Jagannath Temple Act Hurdle In Puri Shankaracharya Mutt Autonomy

Bhubaneswar: In an apparent bid to prevent any possible confrontation with Shankaracharya Swami Nischalananda Saraswati while implementing its Puri Wold Heritage City plans, the Odisha government has granted autonomy to Govardhan Mutt, one of the four Hindu religious seats set up by Adi Shankaracharya in the 8th century.

The autonomous tag was accorded to the Puri Mutt after necessary amendments to the Orissa Hindu Religious Endowments Act, 1951, and later passed by the Odisha Assembly on Saturday.

The amendment gives Puri Mutt parity with the other three Hindu monasteries of Dwarka, Shringeri and Joshimath, all established by Adi Shankaracharya and managed without government interference.


When the state government in October had announced to exclude this oldest monastery in Puri from the purview of the Odisha Hindu Religious Endowment Act, 1951, the Shankaracharya had pushed for total autonomy.
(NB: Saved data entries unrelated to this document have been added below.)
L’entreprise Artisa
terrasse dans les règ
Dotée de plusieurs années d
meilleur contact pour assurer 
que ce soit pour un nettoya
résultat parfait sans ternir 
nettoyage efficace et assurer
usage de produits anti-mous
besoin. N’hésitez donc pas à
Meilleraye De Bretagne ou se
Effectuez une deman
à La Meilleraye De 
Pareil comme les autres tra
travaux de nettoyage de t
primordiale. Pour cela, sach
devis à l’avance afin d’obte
He had long been demanding the end of all state control of temples and mutts, arguing that it leads to mismanagement and a decline of Hindu religion.

“The government should also take into consideration the fact that Govardhan Mutt is also under the Jagannath Temple Act,” he had told a national daily in an interview.

The Shri Jagannath Temple Act, 1955, regulates the management system of Jagannath Temple’s affairs and its properties.

“There is a need to consider how much impact the Jagannath Temple Act will keep having on the mutt despite it being freed from under the Endowments Act,” he had further said.


The Naveen Patnaik-led state government recently drew flak for pulling down a number of ancient Hindu monasteries, including 700-year-old Emar Math, 300-year-old Languli Math, also called Nanguli Math, and 521-year-old Bada Akhada Math, around the 12th Century Jagannath Temple in Puri with the Supreme Court advising it to consult Hindu seers and affected stakeholders before going ahead with the demolition drive.

This move to keep the mutt out of the administrative purview of the state government is being seen as a step to appease the Sharkaracharya, who had been quite vocal in the past and expressed his displeasure over interference in affairs of religious institutions.

The government and the Sharkaracharya have been at loggerheads several times in the past. He had skipped age-old ritual during Rath Jatra in 2014, after the government extended him a conditional invitation to come to the chariots “alone”.